> [To do]: Go through the data and copy every line exactly, but not the images.

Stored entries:
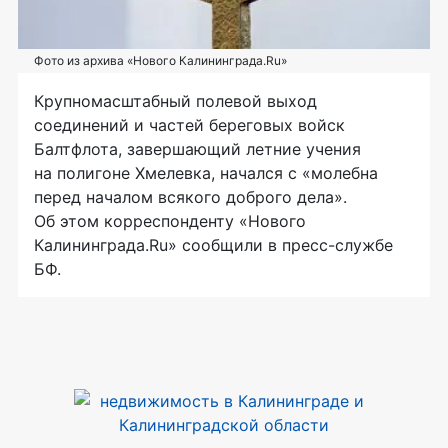
Фото из архива «Нового Калининграда.Ru»
Крупномасштабный полевой выход
соединений и частей береговых войск
Балтфлота, завершающий летние учения
на полигоне Хмелевка, начался с «молебна
перед началом всякого доброго дела».
Об этом корреспонденту «Нового
Калининграда.Ru» сообщили в
пресс-службе
БФ.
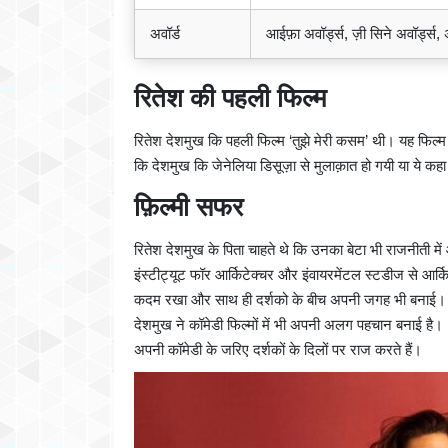
अवॉर्ड
आईफ़ा अवॉर्ड्स, ज़ी सिने अवॉर्ड्स, 
रितेश की पहली फिल्म
रितेश देशमुख कि पहली फिल्म ‘तुझे मेरी कसम’ थी। यह फिल्म
कि देशमुख कि जेनेलिया डिसूज़ा से मुलाक़ात हो गयी या ये क
फ़िल्मी सफर
रितेश देशमुख के पिता चाहते थे कि उनका बेटा भी राजनीती में आ
इंस्‍टीट्यूट फॉर आर्किटेक्‍चर और इंवायरमेंटल स्‍टडीज से आर्
कदम रखा और साथ ही दर्शको के बीच अपनी जगह भी बनाई। इस
देशमुख ने कॉमेडी फिल्मों में भी अपनी अलग पहचान बनाई है। 'मस
अपनी कॉमेडी के जरिए दर्शकों के दिलों पर राज करते हैं।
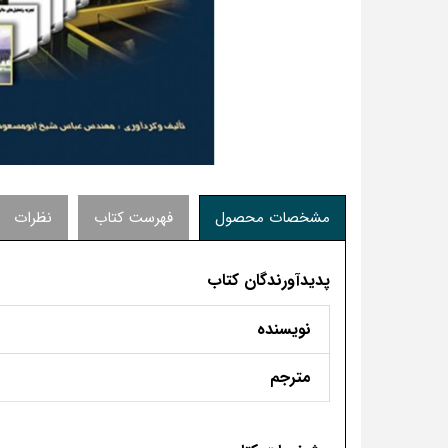
مشخصات محصول
فهرست کتاب
نظرات
پدیدآورندگان کتاب
نویسنده
مترجم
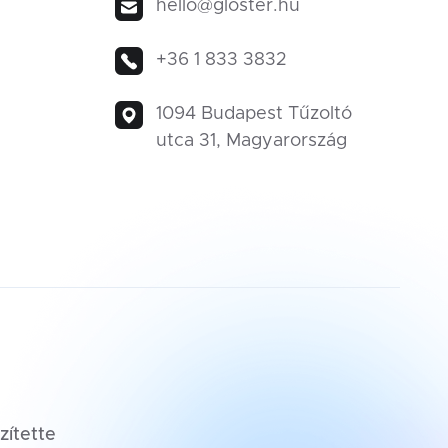
hello@gloster.hu
+36 1 833 3832
1094 Budapest Tűzoltó
utca 31, Magyarország
zítette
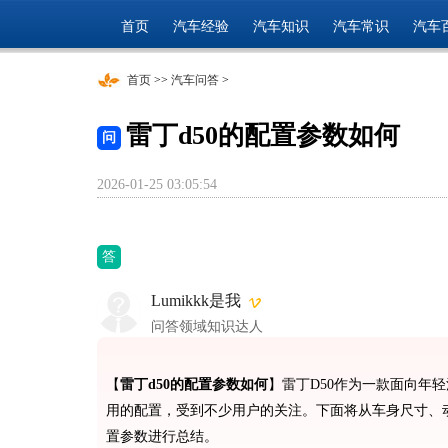
首页
汽车经验
汽车知识
汽车常识
汽车
首页
>>
汽车问答
>
雷丁d50的配置参数如何
问
2026-01-25 03:05:54
答
Lumikkk是我
问答领域知识达人
【
雷丁d50的配置参数如何
】雷丁D50作为一款面向年
用的配置，受到不少用户的关注。下面将从车身尺寸、动
置参数进行总结。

> [Exercise solution]:
Фото из архива «Нового Калининграда.Ru»
Крупномасштабный полевой выход
соединений и частей береговых войск
Балтфлота, завершающий летние учения
на полигоне Хмелевка, начался с «молебна
перед началом всякого доброго дела».
Об этом корреспонденту «Нового
Калининграда.Ru» сообщили в
пресс-службе
БФ.
अवॉर्ड
आईफ़ा अवॉर्ड्स, ज़ी सिने अवॉर्ड्स, 
रितेश की पहली फिल्म
रितेश देशमुख कि पहली फिल्म ‘तुझे मेरी कसम’ थी। यह फिल्म
कि देशमुख कि जेनेलिया डिसूज़ा से मुलाक़ात हो गयी या ये क
फ़िल्मी सफर
रितेश देशमुख के पिता चाहते थे कि उनका बेटा भी राजनीती में आ
इंस्‍टीट्यूट फॉर आर्किटेक्‍चर और इंवायरमेंटल स्‍टडीज से आर्
कदम रखा और साथ ही दर्शको के बीच अपनी जगह भी बनाई। इस
देशमुख ने कॉमेडी फिल्मों में भी अपनी अलग पहचान बनाई है। 'मस
अपनी कॉमेडी के जरिए दर्शकों के दिलों पर राज करते हैं।
مشخصات محصول
فهرست کتاب
نظرات
پدیدآورندگان کتاب
نویسنده
مترجم
hello@gloster.hu
+36 1 833 3832
1094 Budapest Tűzoltó
utca 31, Magyarország
zítette
首页
汽车经验
汽车知识
汽车常识
汽车
首页
>>
汽车问答
>
雷丁d50的配置参数如何
问
2026-01-25 03:05:54
答
Lumikkk是我
问答领域知识达人
【
雷丁d50的配置参数如何
】雷丁D50作为一款面向年
用的配置，受到不少用户的关注。下面将从车身尺寸、动
置参数进行总结。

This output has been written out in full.